Reputation: 85
I wish convert some dates in Norwegian to actual dates in R. I'm using readr
, and it kind of works - but I stumbled upon an issue which really annoys me, and I don't really know how to get around it.
Here is an illustration of my problem:
> parse_date(c("29. mai 2017", "29. sep 2017"), format = "%d. %b %Y", locale = locale("nn"))
Warning: 1 parsing failure.
row # A tibble: 1 x 4 col row col expected actual expected <int> <int> <chr> <chr> actual 1 2 NA date like %d. %b %Y 29. sep 2017
[1] "2017-05-29" NA
So it catches the date in May but not the one in September.
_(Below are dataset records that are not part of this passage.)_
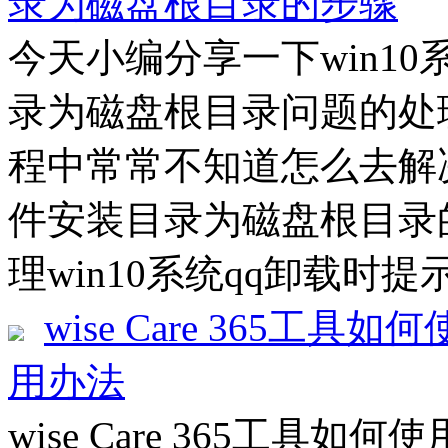
录为磁盘根目录的步骤
今天小编分享一下win1
录为磁盘根目录问题的处理
程中常常不知道怎么去解决
件安装目录为磁盘根目录
理win10系统qq卸载时提
wise Care 365工具如何
用办法
wise Care 365工具如何使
It turns out that this is because the abbreviation for September in Norwegian needs a "." (sep.
instead of sep
), whereas the May abbreviations does not (probably because it's actually not an abbreviation ;-)):
locale("nb")
<locale>
Numbers: 123,456.78
Formats: %AD / %AT
Timezone: UTC
Encoding: UTF-8
<date_names>
Days: søndag (søn.), mandag (man.), tirsdag (tir.), onsdag (ons.), torsdag(tor.), fredag (fre.), lørdag (lør.)
Months: januar (jan.), februar (feb.), mars (mar.), april (apr.), mai (mai), juni (jun.), juli (jul.), august (aug.), september (sep.), oktober (okt.), november (nov.), desember (des.)
AM/PM: a.m./p.m.
However it seems inconsistent that it will not require the same number of charterers for all months. I also noticed that these annoying "." are not a part of the abbreviations in English:
> locale("en")
<locale>
Numbers: 123,456.78
Formats: %AD / %AT
Timezone: UTC
Encoding: UTF-8
<date_names>
Days: Sunday (Sun), Monday (Mon), Tuesday (Tue), Wednesday (Wed), Thursday (Thu), Friday (Fri), Saturday (Sat)
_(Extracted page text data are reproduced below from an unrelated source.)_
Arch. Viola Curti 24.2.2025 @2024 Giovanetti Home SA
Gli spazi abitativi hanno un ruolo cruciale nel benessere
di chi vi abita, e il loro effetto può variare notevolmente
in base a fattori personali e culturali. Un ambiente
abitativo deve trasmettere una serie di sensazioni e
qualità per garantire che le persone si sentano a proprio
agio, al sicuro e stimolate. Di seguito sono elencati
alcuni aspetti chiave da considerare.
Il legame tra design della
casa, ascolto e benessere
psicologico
Months: January (Jan), February (Feb), March (Mar), April (Apr), May (May), June (Jun), July (Jul), August (Aug),
September (Sep), October (Oct), November (Nov), December (Dec)
AM/PM: AM/PM
It really is terrible inconvenient also because I believe it is somewhat rare to actually include the "." at all when registration dates with abbreviations (but that is really just based on personal preferences and experience). Any input is much appreciated.
Upvotes: 4
Views: 263
Reputation: 85
A solution similar to and inspired @Andrew Gustar is creating your own date_names object:
loc <- locale("nb")
myNo <- date_names(mon = loc$date_names$mon,
mon_ab = substr(loc$date_names$mon_ab, 1, 3),
day = loc$date_names$day,
day_ab = substr(loc$date_names$day, 1, 3))
parse_date(c("29. mai 2017", "29. sep 2017"), format = "%d. %b %Y", locale = locale(date_names = myNo))
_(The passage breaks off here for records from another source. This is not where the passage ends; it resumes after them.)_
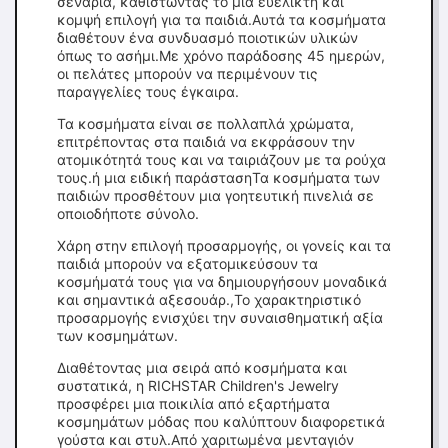
σενάρια, καθιστώντας το μια ευέλικτη και
κομψή επιλογή για τα παιδιά.Αυτά τα κοσμήματα
διαθέτουν ένα συνδυασμό ποιοτικών υλικών
όπως το ασήμι.Με χρόνο παράδοσης 45 ημερών,
οι πελάτες μπορούν να περιμένουν τις
παραγγελίες τους έγκαιρα.
Τα κοσμήματα είναι σε πολλαπλά χρώματα,
επιτρέποντας στα παιδιά να εκφράσουν την
ατομικότητά τους και να ταιριάζουν με τα ρούχα
τους.ή μια ειδική παράστασηΤα κοσμήματα των
παιδιών προσθέτουν μια γοητευτική πινελιά σε
οποιοδήποτε σύνολο.
Χάρη στην επιλογή προσαρμογής, οι γονείς και τα
παιδιά μπορούν να εξατομικεύσουν τα
κοσμήματά τους για να δημιουργήσουν μοναδικά
και σημαντικά αξεσουάρ.,Το χαρακτηριστικό
προσαρμογής ενισχύει την συναισθηματική αξία
των κοσμημάτων.
Διαθέτοντας μια σειρά από κοσμήματα και
συστατικά, η RICHSTAR Children's Jewelry
προσφέρει μια ποικιλία από εξαρτήματα
κοσμημάτων μόδας που καλύπτουν διαφορετικά
γούστα και στυλ.Από χαριτωμένα μενταγιόν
[1] "2017-05-29" "2017-09-29"
Upvotes: 0
Reputation: 18435
You can edit the locale manually like this...
loc <- locale("nb")
loc$date_names$mon_ab <- substr(loc$date_names$mon_ab, 1, 3) #just take first 3 characters
parse_date(c("29. mai 2017", "29. sep 2017"), format = "%d. %b %Y", locale = loc)
[1] "2017-05-29" "2017-09-29"
Upvotes: 1